The following table provides information regarding our cash flows for year ended December 31, 2019 and 2018:
For the Year Ended December 31,
(in thousands) 2019 2018
Net cash provided by (used in):
Operating activities $ (42,383 ) $ (51,422 )
Investing activities 4,097 72,797
Financing activities 20,149 (787 )
Increase (Decrease) in cash and cash equivalents $ (18,137 ) $ 20,588
Net cash used in operating activities for the year ended December 31, 2019 and 2018 was primarily due to our net operating loss and changes in working capital accounts.
Net cash provided by investing activities for the year ended December 31, 2019, was primarily due to the receipt of the $4.25 million milestone payment from Saol International Limited, in conjunction with the sale in September 2017 of our hyperimmune business, net of the purchase of property and equipment. For the year ended December 31, 2018, the largest components of the cash provided by investing activities were primarily due to the maturity and redemption of investments of $90.2 million, offset by investment purchases of $16.5 million.

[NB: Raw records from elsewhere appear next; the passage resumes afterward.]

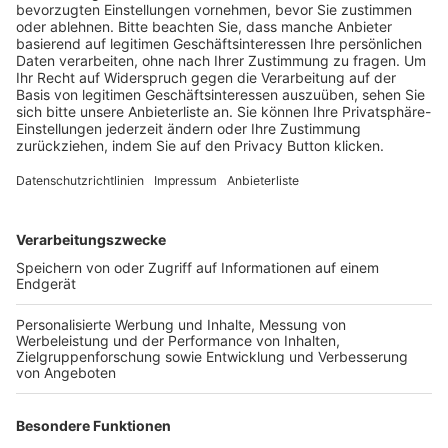
BFV-Geschäftsstellen
Trainerbörse
Login SpielPlus
FOLGE DEM BFV
TOP-VEREINE
TOP-PARTNER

Net cash provided by financing activities for the year ended December 31, 2019 is primarily due to $20.3 million received from the issuance of common stock and related warrants and the exercise of warrants. Net cash used in financing activities for the year ended December 31, 2018 was primarily due to the payment of tax liability associated with restricted stock units that vested in the quarter.
Sources of Liquidity
Public Offering - March 2019
On March 11, 2019, we completed a public offering relating to the issuance and sale of 1,417,857 shares of our common stock and warrants to purchase up to 1,417,857 shares of common stock at $14.00 per share and warrants at $18.20 per share, as well as pre-funded warrants to purchase up to 153,571 shares of common stock at an exercise prices of $0.14 per share and 153,571 of related warrants to purchase shares of common stock at $18.20 per share. We received net proceeds of $20.2 million, after underwriting fees, legal fees, and other expenses. If the remaining warrants are fully exercised in the future, additional proceeds to be received upon exercise of these warrants totals up to $28.6 million, which have a five-year life.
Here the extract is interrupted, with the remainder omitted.